Shipped since v0.1.0:

  • Subagent collectionStop and SubagentStop hooks, so the four domain agents' real work reaches the ledger (previously only the main session was collected and the learning loop could not engage on real work at all).
  • Variance-aware verdicts — standard-error analysis of per-task savings with a bounded top-up pass when a verdict is within noise of the threshold (--top-up).
  • Selection nudge — a SessionStart hook surfaces pending candidates; /warden-select runs the measurement on demand.
  • Question-driven distillation — an agent's recent cross-agent questions are fed to the distiller as a memory-gap signal.
  • Per-project tracking — real-work sessions record their project; status breaks down token volume per project.
  • Rule provenance — active rules show the run they were distilled from.
  • Cross-project learning curves/warden-status charts average completed real-work session cost per ruleset version, per agent and per project (domain agents only; main never has compiled rules). This is the test of the system's core thesis: golden-suite gains must show up in real work.
  • Model-migration benchmarking/warden-modelbench runs an agent's golden suite under a candidate model vs. its current one (rules held constant) and reports which uses fewer tokens for that workload. The frozen suite is the fixed workload you need when a new model ships. The verdict uses processing tokens (input + output + cache_creation); cache-read is reported separately because it skews raw cross-model totals, and token counts are never converted to dollars (models are priced differently per token).
  • Prompt / agent-definition A/B testing/warden-promptbench runs an agent's golden suite under a variant agent definition vs. the shipped one (rules and model held constant), so a proposed prompt edit can be kept or rejected on measured token savings rather than vibes.

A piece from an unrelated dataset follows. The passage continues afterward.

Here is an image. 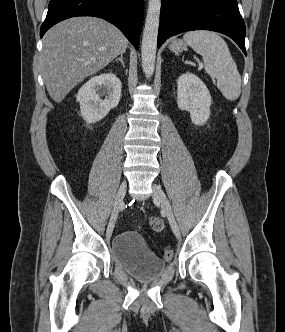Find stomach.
Wrapping results in <instances>:
<instances>
[{"instance_id":"0dacf381","label":"stomach","mask_w":285,"mask_h":332,"mask_svg":"<svg viewBox=\"0 0 285 332\" xmlns=\"http://www.w3.org/2000/svg\"><path fill=\"white\" fill-rule=\"evenodd\" d=\"M186 48V44L180 40V39H175L171 42L169 45V49L173 52H181Z\"/></svg>"}]
</instances>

The comparison engine (compare.ts) is shared with model benchmarking: the discipline generalizes from "rule selection" to "any context change."
  • Automated prompt evolution/warden-evolve proposes a token-cheaper rewrite of an agent's prompt (a model call, like the rule distiller proposes rules), measures it through the shared engine, and recommends a winner to a proposals file. Deliberately not auto-applied: agents/<name>.md is committed source, and three golden tasks can't fully capture an agent's behavior, so a human reviews and applies. Protected frontmatter (name/tools/model/memory) is enforced unchanged before measurement.

Near-term:

  • Golden suite growth — heavy tasks (testing-02 ≈ 150k tokens/run) deserve splitting into new tasks (existing baselines stay frozen; replacing a task would invalidate its denominator, so growth means adding task files, never editing them).
  • Fully scheduled selection — auto-running the selector on a cron/routine once variance handling has earned trust; today it deliberately stays a user decision.
  • Transcript provenance — link a rule's born-of run to its archived transcript digest for post-hoc review.

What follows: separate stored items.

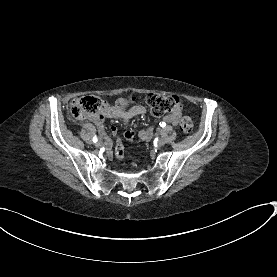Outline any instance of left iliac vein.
<instances>
[{"mask_svg": "<svg viewBox=\"0 0 277 277\" xmlns=\"http://www.w3.org/2000/svg\"><path fill=\"white\" fill-rule=\"evenodd\" d=\"M164 144H165V140L163 138H160L158 141V146L162 147V146H164Z\"/></svg>", "mask_w": 277, "mask_h": 277, "instance_id": "4c4485c4", "label": "left iliac vein"}]
</instances>
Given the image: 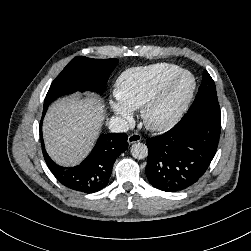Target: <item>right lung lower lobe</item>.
<instances>
[{
    "mask_svg": "<svg viewBox=\"0 0 251 251\" xmlns=\"http://www.w3.org/2000/svg\"><path fill=\"white\" fill-rule=\"evenodd\" d=\"M47 108H43L40 122V138L44 159L56 177L65 187L78 192L94 193L103 189L109 181L116 158L128 149L126 133L101 135L90 155L76 167H61L51 160L42 139V121Z\"/></svg>",
    "mask_w": 251,
    "mask_h": 251,
    "instance_id": "obj_1",
    "label": "right lung lower lobe"
}]
</instances>
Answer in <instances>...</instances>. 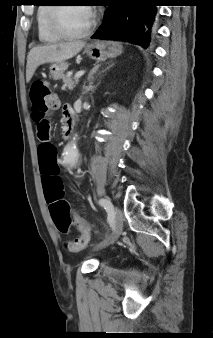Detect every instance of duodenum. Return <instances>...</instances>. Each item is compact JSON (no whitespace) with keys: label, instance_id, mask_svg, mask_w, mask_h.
I'll list each match as a JSON object with an SVG mask.
<instances>
[{"label":"duodenum","instance_id":"410a0bca","mask_svg":"<svg viewBox=\"0 0 213 338\" xmlns=\"http://www.w3.org/2000/svg\"><path fill=\"white\" fill-rule=\"evenodd\" d=\"M75 125H76V119L72 115H70L68 117V120L65 122L63 126L64 135H68L72 133L75 129Z\"/></svg>","mask_w":213,"mask_h":338}]
</instances>
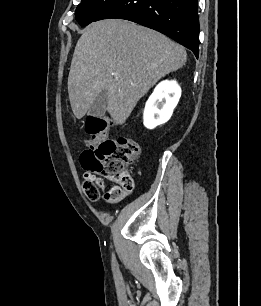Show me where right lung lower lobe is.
<instances>
[{
	"mask_svg": "<svg viewBox=\"0 0 261 306\" xmlns=\"http://www.w3.org/2000/svg\"><path fill=\"white\" fill-rule=\"evenodd\" d=\"M118 18L159 31L198 58V0H115L94 21Z\"/></svg>",
	"mask_w": 261,
	"mask_h": 306,
	"instance_id": "1",
	"label": "right lung lower lobe"
}]
</instances>
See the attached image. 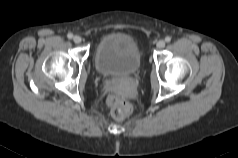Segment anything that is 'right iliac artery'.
I'll list each match as a JSON object with an SVG mask.
<instances>
[{"label":"right iliac artery","instance_id":"82829eb1","mask_svg":"<svg viewBox=\"0 0 238 158\" xmlns=\"http://www.w3.org/2000/svg\"><path fill=\"white\" fill-rule=\"evenodd\" d=\"M67 37H68L69 39H72V38H73V34H72V33H68Z\"/></svg>","mask_w":238,"mask_h":158}]
</instances>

Bigger directions — the reusable asset here is the frozen-benchmark + measured-verdict discipline, which generalizes well beyond efficiency rules:

  • Model-migration benchmarking — the frozen golden suite is exactly the fixed workload you need when a new model ships: warden-bench could answer "is the new model cheaper on my workload" with the rigor rules already get.
  • Prompt / agent-definition A/B testing — the benchmark measures any context change, not just rules; treat an agent's system prompt as a candidate and let the selector keep edits that earn their place.
  • Team-shared rule ledgers — commit measured rules to a repo (via project-scoped memory) with token-warden as the CI gate, so a PR adding a rule must carry its measured delta. Memory review becomes code review.
  • Real-time cost anomaly alerting — the p75 machinery already detects expensive sessions; a Stop-hook message could tell the session itself where its tokens went.